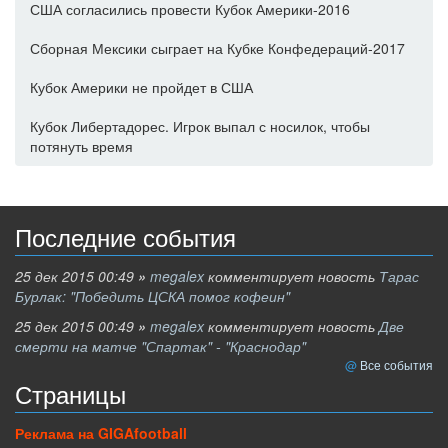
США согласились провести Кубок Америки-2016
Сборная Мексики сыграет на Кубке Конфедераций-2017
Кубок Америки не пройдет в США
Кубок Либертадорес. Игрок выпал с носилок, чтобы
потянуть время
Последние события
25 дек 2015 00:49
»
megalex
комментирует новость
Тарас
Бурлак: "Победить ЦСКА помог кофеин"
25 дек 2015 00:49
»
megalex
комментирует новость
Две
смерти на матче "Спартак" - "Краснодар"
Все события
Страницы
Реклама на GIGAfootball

● ● ●

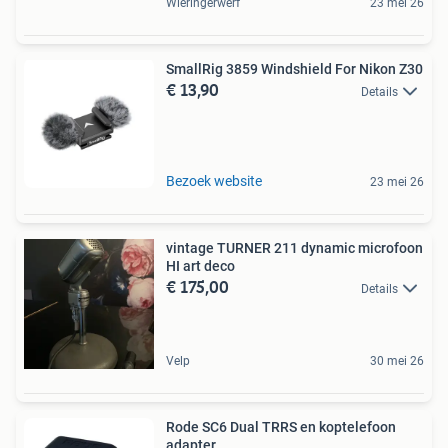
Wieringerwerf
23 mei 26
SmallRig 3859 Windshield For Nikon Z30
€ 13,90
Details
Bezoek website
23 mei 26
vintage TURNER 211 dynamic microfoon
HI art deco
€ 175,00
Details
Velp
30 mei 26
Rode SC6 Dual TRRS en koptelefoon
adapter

● ● ●

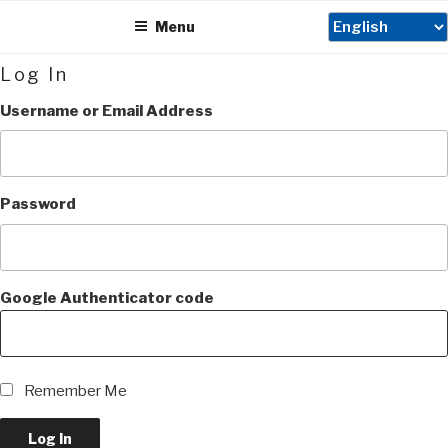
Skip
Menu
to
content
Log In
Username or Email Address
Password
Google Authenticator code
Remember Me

● ● ●

Taking the entries above, write out exactly each line from the one holding "Username or Email Address" to the one holding "Remember Me", both included, and stop there.

Username or Email Address
Password
Google Authenticator code
Remember Me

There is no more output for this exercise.